Barriere architettoniche Albenga: ripartono i sopralluoghi per il PEBA

Consigliere Gaia: "abbiamo cercato di coinvolgere in primis la consulta del disabile e le associazioni operanti sul territorio"

Sopralluoghi Albenga per PEBA
Nella foto: l'ingegnere Michele Rovere collaboratore dell'Arch. Fiorenzo Marino a cui è stato dato l'incarico per la predisposizione del Piano Eliminazione Barriere Architettoniche

Albenga | Il Comune di Albenga continua a lavorare per la predisposizione del P.E.B.A (Piano Eliminazione Barriere Architettoniche) e ieri sono ripartiti i sopralluoghi sul territorio comunale.
Secondo quanto afferma Marta Gaia, consigliere delegato al superamento delle barriere architettoniche, “nonostante questo periodo di lockdown ci siamo costantemente mantenuti in contatto con l’Architetto Fiorenzo Marino incaricato ufficialmente dal Comune ingauno per predisporre il P.E.B.A. al fine di continuare a portare avanti questo importante progetto, adesso, entrati nella cosiddetta ‘fase 2’ abbiamo ripreso a lavorare sul territorio effettuando sopralluoghi e valutazioni volte a predisporre il Piano”.

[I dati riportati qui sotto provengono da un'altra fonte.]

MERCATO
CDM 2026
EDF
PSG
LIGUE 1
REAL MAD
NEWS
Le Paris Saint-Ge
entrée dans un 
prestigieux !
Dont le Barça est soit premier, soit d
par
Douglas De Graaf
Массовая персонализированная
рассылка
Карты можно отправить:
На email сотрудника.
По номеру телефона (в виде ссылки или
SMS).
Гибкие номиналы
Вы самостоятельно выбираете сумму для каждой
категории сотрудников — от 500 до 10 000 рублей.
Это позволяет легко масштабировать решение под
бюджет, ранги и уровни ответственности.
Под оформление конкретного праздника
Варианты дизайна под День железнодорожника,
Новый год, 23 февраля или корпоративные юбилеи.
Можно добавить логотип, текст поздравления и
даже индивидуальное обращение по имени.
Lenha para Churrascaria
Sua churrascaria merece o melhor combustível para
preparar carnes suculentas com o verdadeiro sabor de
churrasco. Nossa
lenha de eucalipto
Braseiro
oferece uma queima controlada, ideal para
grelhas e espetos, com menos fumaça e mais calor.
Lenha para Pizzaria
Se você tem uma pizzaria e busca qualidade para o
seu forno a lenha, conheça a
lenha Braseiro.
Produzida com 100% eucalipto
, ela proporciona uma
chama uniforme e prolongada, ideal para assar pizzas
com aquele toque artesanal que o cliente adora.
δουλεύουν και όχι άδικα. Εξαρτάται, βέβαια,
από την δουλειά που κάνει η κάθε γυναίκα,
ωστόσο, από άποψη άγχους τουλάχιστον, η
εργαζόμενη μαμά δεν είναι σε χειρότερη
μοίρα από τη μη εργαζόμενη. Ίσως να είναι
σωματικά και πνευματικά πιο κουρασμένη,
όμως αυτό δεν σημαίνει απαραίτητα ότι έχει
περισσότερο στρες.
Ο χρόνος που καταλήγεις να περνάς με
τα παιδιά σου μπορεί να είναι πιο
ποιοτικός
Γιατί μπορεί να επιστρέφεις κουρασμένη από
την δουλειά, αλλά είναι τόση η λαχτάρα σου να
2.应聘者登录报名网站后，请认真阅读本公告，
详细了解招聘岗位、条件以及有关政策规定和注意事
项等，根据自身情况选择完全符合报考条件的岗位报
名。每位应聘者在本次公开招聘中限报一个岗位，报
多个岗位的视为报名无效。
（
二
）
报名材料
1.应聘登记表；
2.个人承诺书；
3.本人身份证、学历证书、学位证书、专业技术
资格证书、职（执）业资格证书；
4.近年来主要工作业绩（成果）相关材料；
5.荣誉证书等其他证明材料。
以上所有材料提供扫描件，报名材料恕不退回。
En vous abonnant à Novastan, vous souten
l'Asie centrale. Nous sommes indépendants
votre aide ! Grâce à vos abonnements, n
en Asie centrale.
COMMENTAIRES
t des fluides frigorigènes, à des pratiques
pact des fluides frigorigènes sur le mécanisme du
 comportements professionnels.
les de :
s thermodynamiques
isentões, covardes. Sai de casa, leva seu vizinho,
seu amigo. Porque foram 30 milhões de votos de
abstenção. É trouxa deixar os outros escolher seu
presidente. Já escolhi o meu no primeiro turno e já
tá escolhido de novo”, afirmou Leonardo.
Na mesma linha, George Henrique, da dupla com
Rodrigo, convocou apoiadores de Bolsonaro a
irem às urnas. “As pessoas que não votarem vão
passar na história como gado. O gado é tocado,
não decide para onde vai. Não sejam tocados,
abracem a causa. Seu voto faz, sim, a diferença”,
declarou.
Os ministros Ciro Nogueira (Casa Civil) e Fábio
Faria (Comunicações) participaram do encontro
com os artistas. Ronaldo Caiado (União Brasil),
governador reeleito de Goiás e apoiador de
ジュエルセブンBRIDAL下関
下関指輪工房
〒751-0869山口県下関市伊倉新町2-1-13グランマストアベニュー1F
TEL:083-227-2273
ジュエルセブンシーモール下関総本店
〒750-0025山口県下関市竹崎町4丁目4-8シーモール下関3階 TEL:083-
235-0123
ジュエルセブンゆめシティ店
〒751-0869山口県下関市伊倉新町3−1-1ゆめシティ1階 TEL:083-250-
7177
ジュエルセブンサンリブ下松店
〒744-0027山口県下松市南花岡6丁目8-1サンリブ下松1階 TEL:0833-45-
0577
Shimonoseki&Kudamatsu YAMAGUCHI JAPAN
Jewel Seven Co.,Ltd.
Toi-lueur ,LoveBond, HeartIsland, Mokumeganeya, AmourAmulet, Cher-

“Ricordo che il PEBA – prosegue la consigliera Marta Gaia – è stato fortemente voluto dalla nostra Amministrazione che ha deciso di occuparsi del superamento delle barriere architettoniche in modo preciso, puntuale e forte e per farlo abbiamo cercato di coinvolgere in primis la consulta del disabile e le associazioni operanti sul territorio. Chiediamo a tutta la cittadinanza di aiutarci in questo percorso lavorando sull’abbattimento delle barriere mentali, che consistono nella scarsa sensibilità alle esigenze delle persone con disabilità come, facendo alcuni esempi, occupare i parcheggi a loro riservati e parcheggiare sui marciapiedi impedendo il passaggio. Lavorando tutti insieme potremmo rendere Albenga una città accessibile.”

Il PEBA è un obbligo di legge, ma – dice il vicesindaco Alberto Passino – “molti comuni non lo hanno ancora adottato, noi, invece, vogliamo intervenire concretamente su questa tematica e posso dire sin d’ ora che è volontà dell’amministrazione rispettare quanto stabilito con la consulta del disabile, che sarà coinvolta nel processo di progettazione. Percorso che sta seguendo con molta attenzione la stessa consigliera comunale Marta Gaia, che voglio qui ringraziare per il suo impegno quotidiano”.